PostgreSQL MVCC – Visible Tuple with xmin > Current txid

mvccpostgresql

I'm trying to better understand MVCC and am confused by the following (contrived) scenario. I was under the impression that for a row to be visible to a transaction, the transaction's id must be greater than the tuple's xmin value.

create table test (id int);

(session 1)
begin;
select txid_current();
┌──────────────┐
│ txid_current │
├──────────────┤
│          704 │
└──────────────┘

(session 2)
begin;
insert into test values (1);
commit;

(session 1)
select xmin, xmax, id from test;
┌──────┬──────┬────┐
│ xmin │ xmax │ id │
├──────┼──────┼────┤
│  705 │    0 │  1 │
└──────┴──────┴────┘

How can a transaction with an id of 704 see a tuple with an xmin of 705?

Update:

Reading http://www.interdb.jp/pg/pgsql05.html helped clarify things a lot more for me. A few videos I had previously watched seemed to imply that, as a hard rule, a tuple is only visible if its xmin is less than the current transaction's txid.

However, the above reading painted a slightly different picture for me.

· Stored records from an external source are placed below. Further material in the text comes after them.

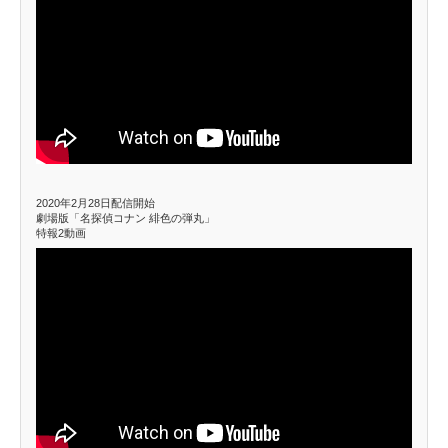
2020年2月28日配信開始
劇場版「名探偵コナン 緋色の弾丸」
特報2動画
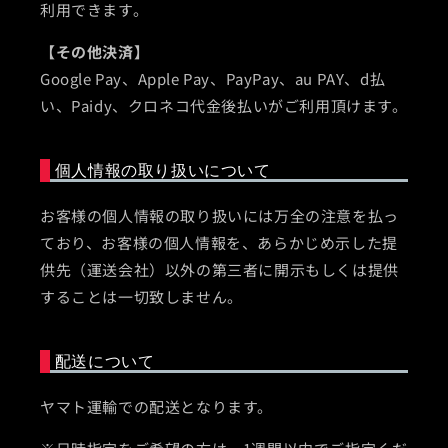
利用できます。
【その他決済】
Google Pay、Apple Pay、PayPay、au PAY、d払
い、Paidy、クロネコ代金後払いがご利用頂けます。
個人情報の取り扱いについて
お客様の個人情報の取り扱いには万全の注意を払っ
ており、お客様の個人情報を、あらかじめ示した提
供先（運送会社）以外の第三者に開示もしくは提供
することは一切致しません。
配送について
ヤマト運輸での配送となります。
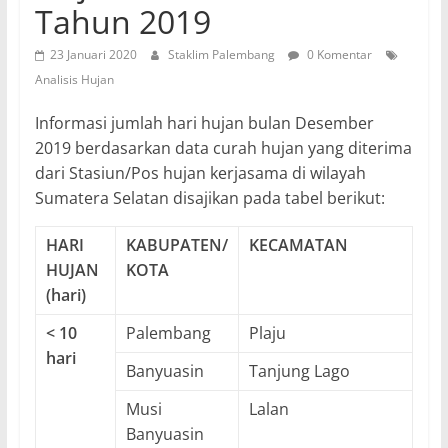
Tahun 2019
23 Januari 2020
Staklim Palembang
0 Komentar
Analisis Hujan
Informasi jumlah hari hujan bulan Desember
2019 berdasarkan data curah hujan yang diterima
dari Stasiun/Pos hujan kerjasama di wilayah
Sumatera Selatan disajikan pada tabel berikut:
HARI
K
ABUPATEN/
KECAMATAN
HUJAN
KOTA
(hari)
< 10
Palembang
Plaju
hari
Banyuasin
Tanjung Lago
Musi
Lalan
Banyuasin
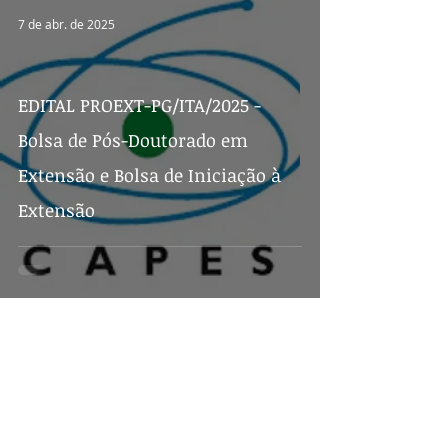
7 de abr. de 2025
EDITAL PROEXT-PG/ITA/2025 -
Bolsa de Pós-Doutorado em
Extensão e Bolsa de Iniciação à
Extensão
14 de fev. de 2025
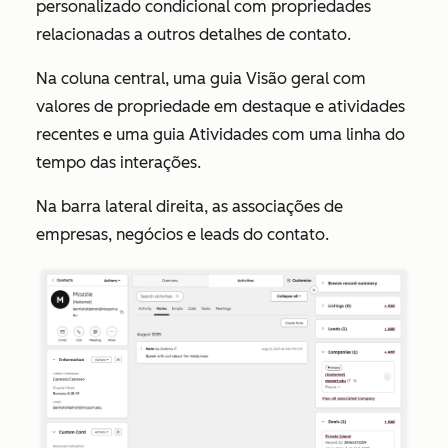
personalizado
condicional com propriedades
relacionadas a outros detalhes de contato.
Na coluna central, uma guia
Visão geral
com
valores de propriedade em destaque e atividades
recentes e uma guia
Atividades
com uma linha do
tempo das interações.
Na barra lateral direita, as associações de
empresas, negócios e leads do contato.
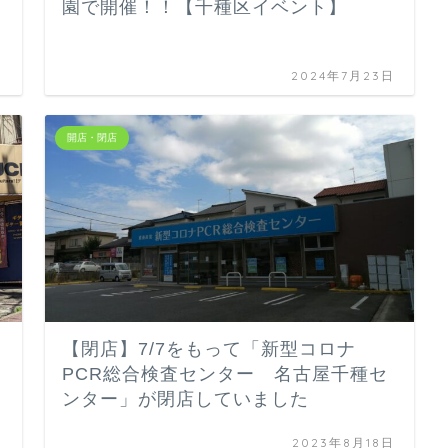
園で開催！！【千種区イベント】
日
2024年7月23日
開店・閉店
【閉店】7/7をもって「新型コロナ
PCR総合検査センター 名古屋千種セ
ンター」が閉店していました
日
2023年8月18日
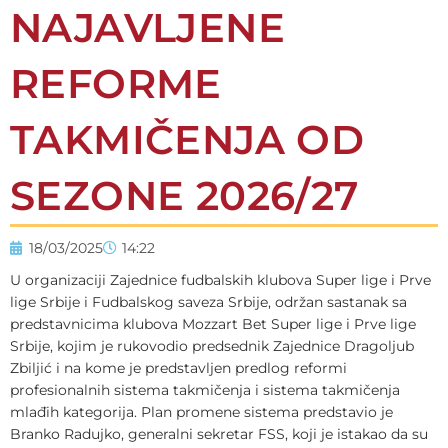
NAJAVLJENE
REFORME
TAKMIČENJA OD
SEZONE 2026/27
18/03/2025
14:22
U organizaciji Zajednice fudbalskih klubova Super lige i Prve
lige Srbije i Fudbalskog saveza Srbije, održan sastanak sa
predstavnicima klubova Mozzart Bet Super lige i Prve lige
Srbije, kojim je rukovodio predsednik Zajednice Dragoljub
Zbiljić i na kome je predstavljen predlog reformi
profesionalnih sistema takmičenja i sistema takmičenja
mlađih kategorija. Plan promene sistema predstavio je
Branko Radujko, generalni sekretar FSS, koji je istakao da su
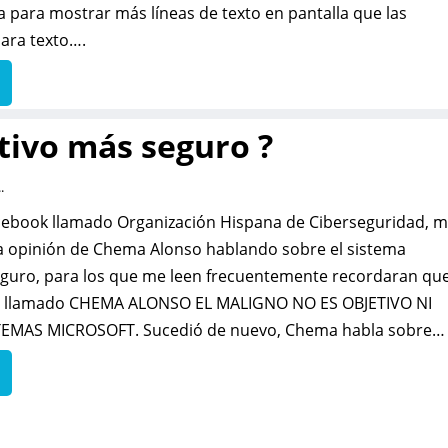
ría para mostrar más líneas de texto en pantalla que las
ara texto….
ativo más seguro ?
.
acebook llamado Organización Hispana de Ciberseguridad, 
 opinión de Chema Alonso hablando sobre el sistema
guro, para los que me leen frecuentemente recordaran qu
lo llamado CHEMA ALONSO EL MALIGNO NO ES OBJETIVO NI
EMAS MICROSOFT. Sucedió de nuevo, Chema habla sobre…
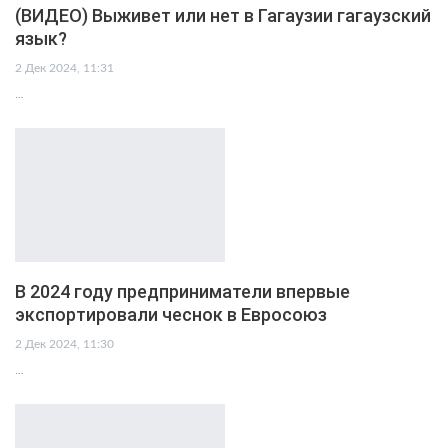
(ВИДЕО) Выживет или нет в Гагаузии гагаузский
язык?
2 Дек 2024, 11:31
…
В 2024 году предприниматели впервые
экспортировали чеснок в Евросоюз
2 Дек 2024, 11:30
…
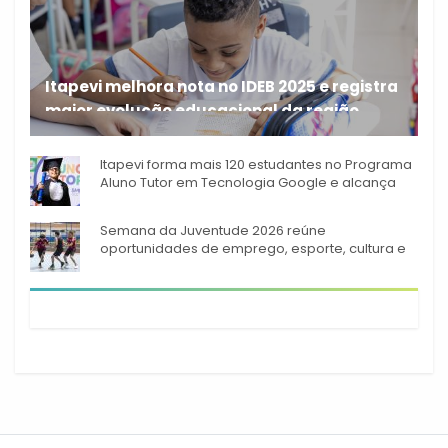
Itapevi melhora nota no IDEB 2025 e registra
maior evolução educacional da região
A rede municipal de ensino
Itapevi forma mais 120 estudantes no Programa
Aluno Tutor em Tecnologia Google e alcança
944 alunos capacitados
Semana da Juventude 2026 reúne
oportunidades de emprego, esporte, cultura e
empreendedorismo em Itapevi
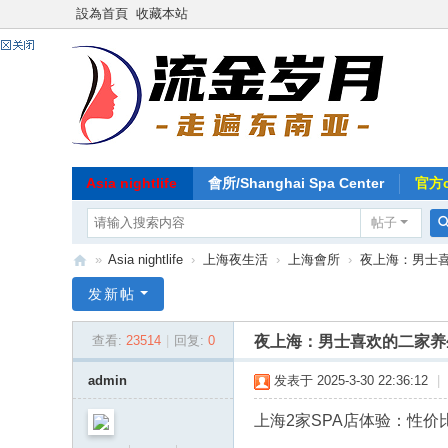
設為首頁
收藏本站
Asia nightlife
會所/Shanghai Spa Center
官方co
帖子
»
Asia nightlife
›
上海夜生活
›
上海會所
›
夜上海：男士喜
东
发新帖
南
夜上海：男士喜欢的二家养生
查看:
23514
|
回复:
0
亚
-
admin
发表于 2025-3-30 22:36:12
|
流
上海2家SPA店体验：性价
金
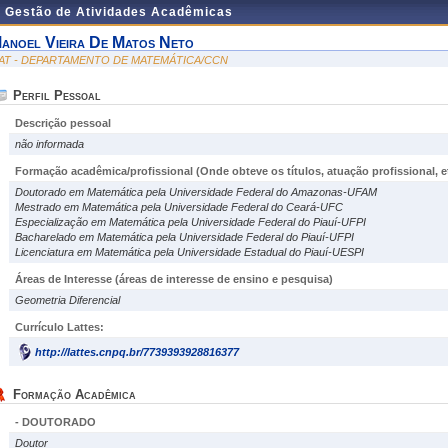
e Gestão de Atividades Acadêmicas
anoel Vieira De Matos Neto
AT - DEPARTAMENTO DE MATEMÁTICA/CCN
Perfil Pessoal
Descrição pessoal
não informada
Formação acadêmica/profissional (Onde obteve os títulos, atuação profissional, et
Doutorado em Matemática pela Universidade Federal do Amazonas-UFAM
Mestrado em Matemática pela Universidade Federal do Ceará-UFC
Especialização em Matemática pela Universidade Federal do Piauí-UFPI
Bacharelado em Matemática pela Universidade Federal do Piauí-UFPI
Licenciatura em Matemática pela Universidade Estadual do Piauí-UESPI
Áreas de Interesse
(áreas de interesse de ensino e pesquisa)
Geometria Diferencial
Currículo Lattes:
http://lattes.cnpq.br/7739393928816377
Formação Acadêmica
- DOUTORADO
Doutor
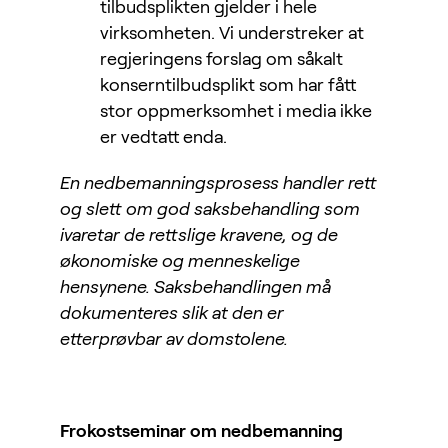
tilbudsplikten gjelder i hele
virksomheten. Vi understreker at
regjeringens forslag om såkalt
konserntilbudsplikt som har fått
stor oppmerksomhet i media ikke
er vedtatt enda.
En nedbemanningsprosess handler rett
og slett om god saksbehandling som
ivaretar de rettslige kravene, og de
økonomiske og menneskelige
hensynene. Saksbehandlingen må
dokumenteres slik at den er
etterprøvbar av domstolene.
Frokostseminar om nedbemanning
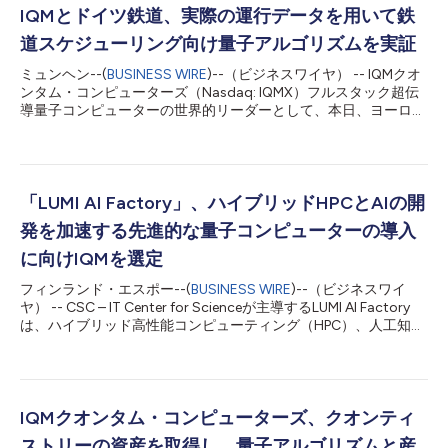
IQMとドイツ鉄道、実際の運行データを用いて鉄
道スケジューリング向け量子アルゴリズムを実証
ミュンヘン--(
BUSINESS WIRE
)--（ビジネスワイヤ） -- IQMクオ
ンタム・コンピューターズ（Nasdaq: IQMX）フルスタック超伝
導量子コンピューターの世界的リーダーとして、本日、ヨーロッ
パ最大の鉄道運行会社であるドイツ鉄道と共同で、量子コンピュ
ーティングが鉄道のスケジューリングをどのように改善できるか
を探求した共同研究の結果を発表しました。 両組織は、ドイツ
の5都市をまたぐ190回の運行スケジュール、つまり約98,500通
りのサイクルに換算されるドイツ鉄道の実際の運行データセット
「LUMI AI Factory」、ハイブリッドHPCとAIの開
を使用し、企業規模の最適化問題向けに設計されたハイブリッド
発を加速する先進的な量子コンピューターの導入
量子古典アルゴリズムを開発およびテストしました。 こちらで
公開されているホワイトペーパーに詳述されているように、IQM
に向けIQMを選定
のチームは量子近似最適化アルゴリズム（QAOA）を管理可能な
フィンランド・エスポー--(
BUSINESS WIRE
)--（ビジネスワイ
段階に分けて適用し、問題全体を管理する古典的フレームワーク
ヤ） -- CSC – IT Center for Scienceが主導するLUMI AI Factory
の中で、量子コンポーネントがより小さな部分問題を解決するよ
は、ハイブリッド高性能コンピューティング（HPC）、人工知
うにしました。このアーキテクチャは汎用性を持たせて構築され
能、量子コンピューティングの能力強化を加速させることを目的
ており、物流、エネルギー、製造、その他のセクターにおける同
とした先進的な量子コンピューター、IQM Halocene H4の納入企
様の最適化課題にも同じ...
業として、IQMクオンタム・コンピューターズ（IQM Quantum
Computers、ナスダック：IQMX）を選定しました。 IQM
Halocene H4は、量子誤り訂正とNISQ量子ビットを組み合わせ
IQMクオンタム・コンピューターズ、クオンティ
た、同種のオンプレミス型超伝導量子コンピューターとして初と
ストリーの資産を取得し、量子アルゴリズムと産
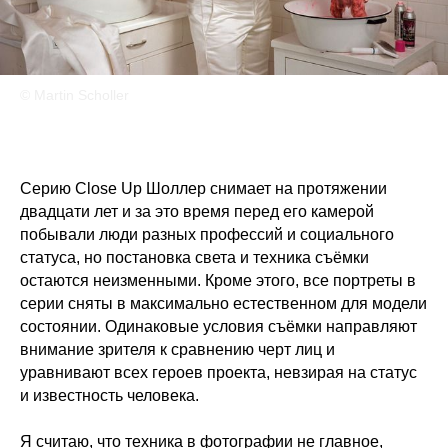
© Martin Scholler
Серию Close Up Шоллер снимает на протяжении
двадцати лет и за это время перед его камерой
побывали люди разных профессий и социального
статуса, но постановка света и техника съёмки
остаются неизменными. Кроме этого, все портреты в
серии сняты в максимально естественном для модели
состоянии. Одинаковые условия съёмки направляют
внимание зрителя к сравнению черт лиц и
уравнивают всех героев проекта, невзирая на статус
и известность человека.
Я считаю, что техника в фотографии не главное,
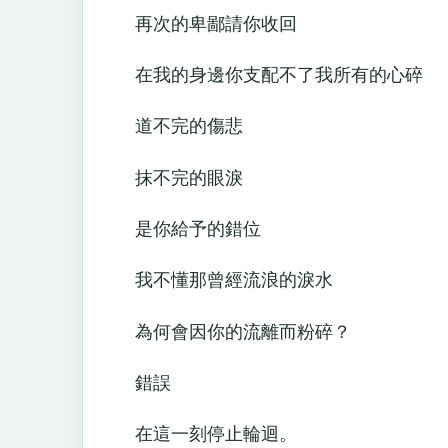
再次的卑鄙請你收回
在我的身邊你支配不了我所有的心碎
道不完的傷悲
抹不完的眼淚
是你給予的錯位
我不懂那曾經流浪的淚水
為何會因你的流離而粉碎？
錯誤
在這一刻停止輪迴。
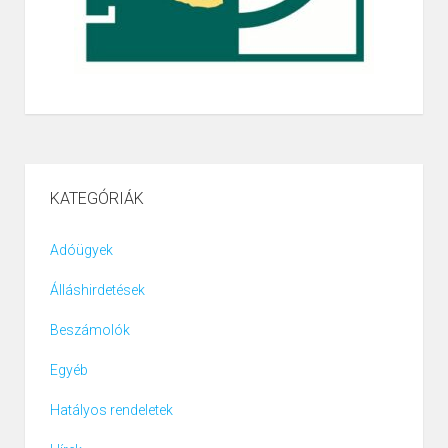
KATEGÓRIÁK
Adóügyek
Álláshirdetések
Beszámolók
Egyéb
Hatályos rendeletek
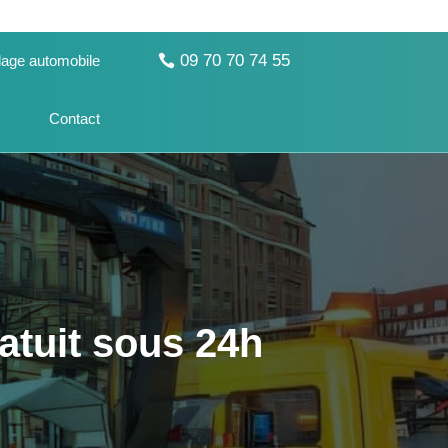
09 70 70 74 55
age automobile
Contact
atuit sous 24h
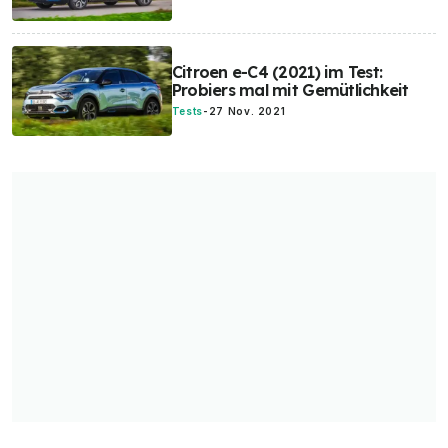
Citroen e-C4 (2021) im Test:
Probiers mal mit Gemütlichkeit
Tests
-
27 Nov. 2021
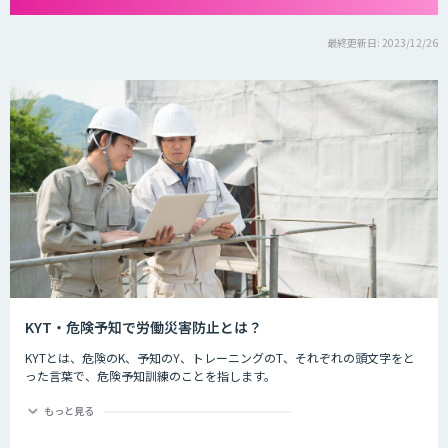
最終更新日: 2023/12/26
KYT・危険予知で労働災害防止とは？
KYTとは、危険のK、予知のY、トレーニングのT、それぞれの頭文字をと
った言葉で、危険予知訓練のことを指します。
危険予知とは現場や作業の中に潜む危険要因を予知することを指します。
もっと見る
労働災害防止とは
現場や作業の状況を実際に作り（もしくはそれを想定した状況をイラスト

In an isolation level of READ COMMITTED, a transaction gets a new snapshot of the state of other transactions at the start of each query.

The first query in session 1 would get a snapshot of 704:704: (you can see this by running select txid_current_snapshot()) which means that from the point of view of txid 704, all txids < 704 are inactive (committed or aborted) and all transactions >= 704 are active (in progress or not yet started).

The second query of session 1 would get a new snapshot of 704:706: which means that from the point of view of txid 704, all txids < 704 are inactive, and all txids >= 706 are active. However, since txid 705 fits in between these values, and since it has in fact been committed, it too is part of the new snapshot that txid 704 received, and is visible. Therefore, it is not a hard rule that a tuple is only visible if its xmin is less than the current transaction's txid.

Best Answer

This depends on the isolation level. The default level for postgresql is "Read Committed" at which level this can happen. In postgresql it won't happen at "Repeatable Read" or "Serializable".

This behavior is often not a problem and higher serialization levels can slow down the server which is the reason why they are not the default.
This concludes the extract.